Texas Senate Seat Goes to Trial
Hutchison verdict could set back bid of new Republicans to expand statewide campaign against old-line Democrats
A JURY may choose the next United States Senator from Texas.
At least, that will be the practical impact of the trial of United States Sen. Kay Bailey Hutchison (R), state Republicans say. Senator Hutchison, charged with ethics violations while she was the Texas treasurer, goes on trial Monday in Fort Worth.
Hutchison won the June 1993 special election to fill the seat vacated by Lloyd Bentsen, who had joined President Clinton's Cabinet. Her landslide victory shattered records for a Republican candidate and, some in the party crowed, sounded the death knell for the Democrats' historic dominance of Texas.
That was before Hutchison became only the 10th sitting US senator ever to face a felony indictment. Three major Democrats, including US Rep.

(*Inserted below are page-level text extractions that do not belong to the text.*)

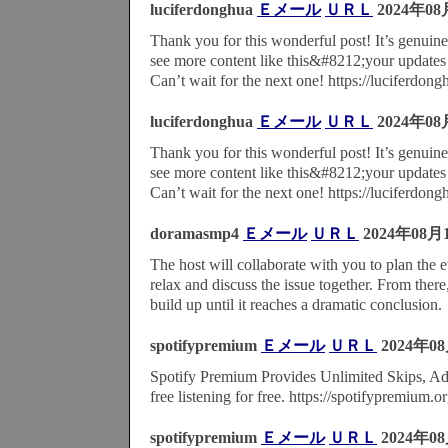
luciferdonghua
Ｅメール
ＵＲＬ
2024年08
Thank you for this wonderful post! It’s genuine
see more content like this&#8212;your updates 
Can’t wait for the next one! https://luciferdong
luciferdonghua
Ｅメール
ＵＲＬ
2024年08
Thank you for this wonderful post! It’s genuine
see more content like this&#8212;your updates 
Can’t wait for the next one! https://luciferdong
doramasmp4
Ｅメール
ＵＲＬ
2024年08月
The host will collaborate with you to plan the e
relax and discuss the issue together. From there
build up until it reaches a dramatic conclusion.
spotifypremium
Ｅメール
ＵＲＬ
2024年0
Spotify Premium Provides Unlimited Skips, Ad
free listening for free. https://spotifypremium.or
spotifypremium
Ｅメール
ＵＲＬ
2024年0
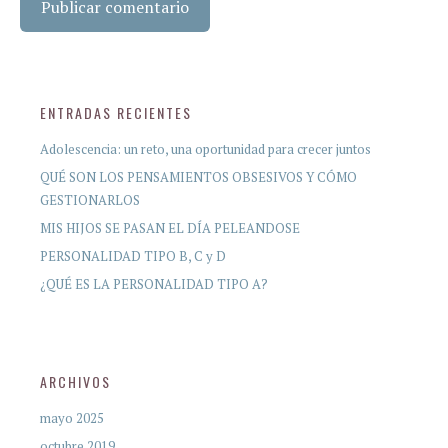
ENTRADAS RECIENTES
Adolescencia: un reto, una oportunidad para crecer juntos
QUÉ SON LOS PENSAMIENTOS OBSESIVOS Y CÓMO
GESTIONARLOS
MIS HIJOS SE PASAN EL DÍA PELEANDOSE
PERSONALIDAD TIPO B, C y D
¿QUÉ ES LA PERSONALIDAD TIPO A?
ARCHIVOS
mayo 2025
octubre 2019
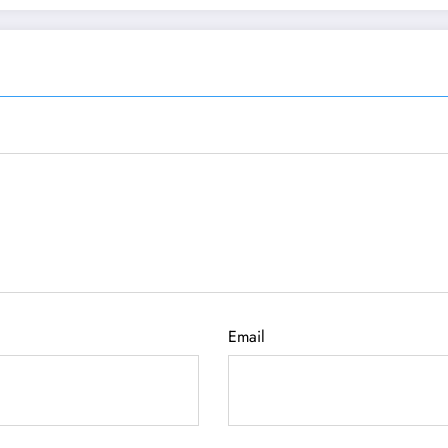
Email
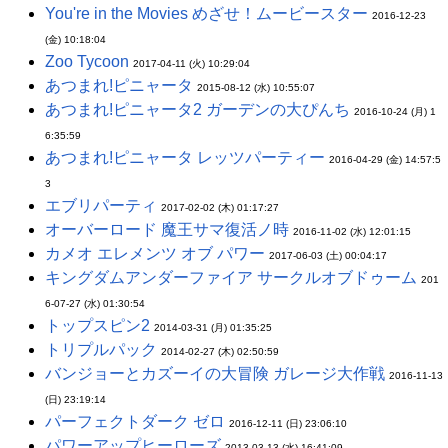
You're in the Movies めざせ！ムービースター
2016-12-23
(金) 10:18:04
Zoo Tycoon
2017-04-11 (火) 10:29:04
あつまれ!ピニャータ
2015-08-12 (水) 10:55:07
あつまれ!ピニャータ2 ガーデンの大ぴんち
2016-10-24 (月) 1
6:35:59
あつまれ!ピニャータ レッツパーティー
2016-04-29 (金) 14:57:5
3
エブリパーティ
2017-02-02 (木) 01:17:27
オーバーロード 魔王サマ復活ノ時
2016-11-02 (水) 12:01:15
カメオ エレメンツ オブ パワー
2017-06-03 (土) 00:04:17
キングダムアンダーファイア サークルオブドゥーム
201
6-07-27 (水) 01:30:54
トップスピン2
2014-03-31 (月) 01:35:25
トリプルパック
2014-02-27 (木) 02:50:59
バンジョーとカズーイの大冒険 ガレージ大作戦
2016-11-13
(日) 23:19:14
パーフェクトダーク ゼロ
2016-12-11 (日) 23:06:10
パワーアップヒーローズ
2013-03-13 (水) 16:41:09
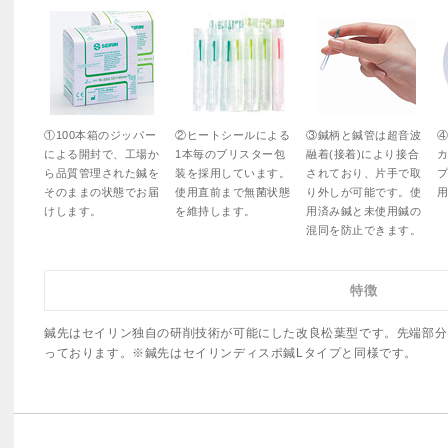
①100本箱のジッパー
②ヒートシールによる
③鍼柄と鍼管は超音波
による開封で、工場か
1本毎のブリスター包
融着(接着)により接合
ら品質管理された鍼を
装を採用しています。
されており、片手で取
そのままの状態でお届
使用直前まで無菌状態
り外しが可能です。使
けします。
を維持します。
用済み鍼と未使用鍼の
混同を防止できます。
特徴
鍼先はセイリン独自の研削技術が可能にした改良松葉型です。先端部分
っております。※鍼先はセイリンディスポ鍼Lタイプと同様です。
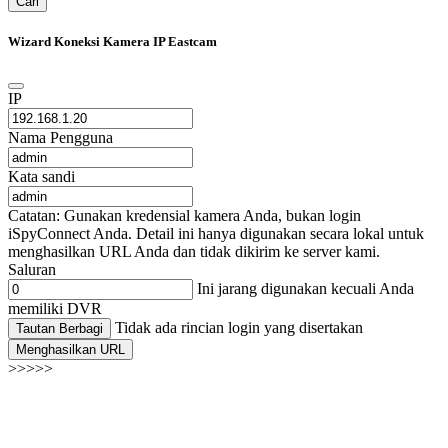
Cari
Wizard Koneksi Kamera IP Eastcam
IP
Nama Pengguna
Kata sandi
Catatan: Gunakan kredensial kamera Anda, bukan login
iSpyConnect Anda. Detail ini hanya digunakan secara lokal untuk
menghasilkan URL Anda dan tidak dikirim ke server kami.
Saluran
Ini jarang digunakan kecuali Anda
memiliki DVR
Tidak ada rincian login yang disertakan
Tautan Berbagi
Menghasilkan URL
>>>>>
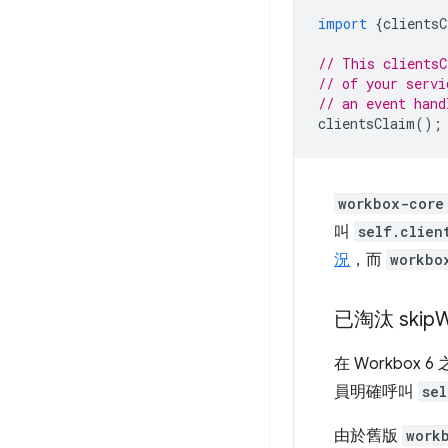
import
{
clientsC
// This clientsC
// of your servi
// an event hand
clientsClaim
();
workbox-core
叫
self.clien
況
，而
workbo
已淘汰 skip
W
在 Workbo
員明確呼叫
sel
由於舊版
work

Michael Andrews of Houston, are running for their party's Senate nomination in the regular Senate election this year.
``Obviously, if [Hutchison] is convicted of a felony, she's very vulnerable,'' says Representative Andrews's spokesman, Scott Sutherland. Especially, he might have added, since the charges against her carry sentences of up to 51 years.
The misdemeanor and four felony indictments charge that Hutchison used state employees and equipment to raise money for her Senate race and then, aware that an investigation was under way, falsified and concealed computer records to hide the political activity.
The trial will last up to eight weeks, prosecutors and defense sources say. That would put the conclusion several weeks after the March 8 state primary has determined the Republican and Democratic candidate slate.
Republicans charge that the case brought by the Democratic district attorney against Hutchison is politically motivated.
``Kay was a controversial person down there,'' says a Hutchison aide who asked for anonymity. ``She represents the new wave of Republicans in Texas who will eventually take over the state. I don't mean to be paranoid, but [Democrats are] looking for a way to nail her and delay that day of reckoning....''
``Absolutely ridiculous,'' responds Claire Dawson-Brown, the director of the public integrity unit in the district attorney's office. For one thing, district attorney Ronnie Earle has in the past prosecuted an attorney general, a treasurer, a comptroller, and a Speaker of the House - all Democrats.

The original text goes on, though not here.